____ INFORMATION SHOWN

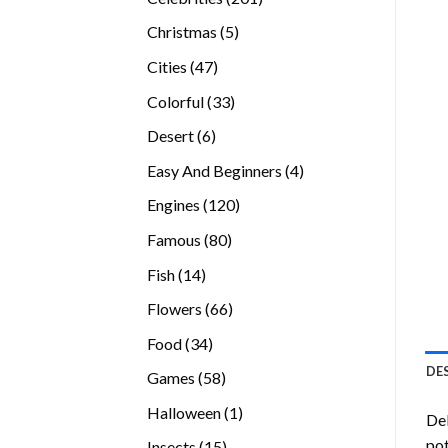
products
5
Christmas
5
products
47
Cities
47
products
33
Colorful
33
products
6
Desert
6
products
4
Easy And Beginners
4
products
120
Engines
120
products
80
Famous
80
products
14
Fish
14
products
66
Flowers
66
products
34
Food
34
products
DE
58
Games
58
products
1
Halloween
1
Del
product
pot
15
Insects
15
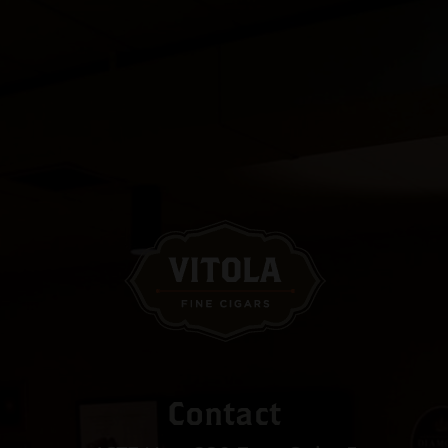
Contact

________

• [DIRECTIONS]: Copy each entry exactly as written. Images should not appear in the copy.

• [OUTPUT OF THE EXERCISE]:
products
5
Christmas
5
products
47
Cities
47
products
33
Colorful
33
products
6
Desert
6
products
4
Easy And Beginners
4
products
120
Engines
120
products
80
Famous
80
products
14
Fish
14
products
66
Flowers
66
products
34
Food
34
products
DE
58
Games
58
products
1
Halloween
1
Del
product
pot
15
Insects
15
Contact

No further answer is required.